3.Shifting left: shifting left is the practice of finding and preventing defects early in the software implementation process. Many organisations now shift left to capitalise on the more rapid iteration and deployment of applications. However, while this may allow companies to employ technological innovations quicker, it also exposes organisations to mistakes and vulnerabilities that may not have been detected in preliminary testing

4.The proliferation of IoT and 5G: as organisations add complexity to their networks through expanding into 5G and the proliferation of IoT, it has to be understood that every device added to the network represents a new part of the organisational attack surface. These assets must be catalogued and monitored by security teams, or else threat actors will find a way to breach the corporate network through such windows.

Given that the company attack surface is expanding exponentially as transformative technologies are implemented – and amid the fevered pitch of cyberattacks – organisations must develop a strategy of how to protect themselves. The most important capacity in defending the organisation’s attack surface is that of holistic visibility.

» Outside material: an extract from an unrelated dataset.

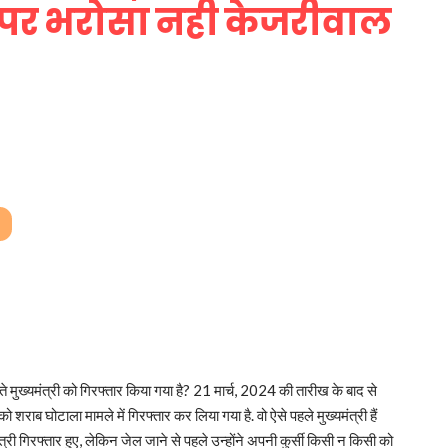
 पर भरोसा नही केजरीवाल
े मुख्यमंत्री को गिरफ्तार किया गया है? 21 मार्च, 2024 की तारीख के बाद से
ो शराब घोटाला मामले में गिरफ्तार कर लिया गया है. वो ऐसे पहले मुख्यमंत्री हैं
मंत्री गिरफ्तार हुए, लेकिन जेल जाने से पहले उन्होंने अपनी कुर्सी किसी न किसी को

The first step in achieving holistic visibility lies in taking an audit of every way in which an organisation intersects with the internet. Vitally, this should include the realm of shadow IT, where assets are created outside of standard processes and as a result are unknown to the security team. Shadow IT comes in the form of websites, web portals, mobile apps, and more. Over time, increasing numbers of these assets become lost to history and continue to exist outside of auditing, patch management, and vulnerability/pen testing cycles. Shadow IT represents a common vector through which cybercriminals target organisations, and it is through a comprehensive audit that companies can develop a digital footprint that includes such assets.

Likewise, the digital footprint should capture the full shape of a company’s online infrastructure. This includes how the company operates within the cloud and how this extends into third parties; what applications are being used by employees, and where might vulnerabilities within these applications lie; and what access points are made possible by the connection of IoT devices to the company network.

Once this digital footprint has been established, security teams can identify endpoints and exposed systems that afford threat actors the holes through which they can pick apart the corporate network. From here, IT teams circle the virtual wagons through consolidating or getting rid of legacy systems or redundant assets, patching company infrastructure, and creating an attack surface that is manageable.

Threat intelligence is no longer just an option

Once the entire expanse of an organisation’s attack surface is visualised by IT teams, they can begin thinking like cybercriminals – seeing where and how it will be most opportune to attack. This is where high quality threat intelligence can add tremendous value, allowing companies to understand the latest threats and pre-empt threat actors and new styles of attack before any hack is conducted. For any company wanting to responsibly operate in today’s highly connected and digitalised world, maintaining this level of threat intelligence is no longer just an option. Attacks are ever-present, and organisations have both a responsibility to their customers and their bottom line that they are not the next business to fall victim to a hack.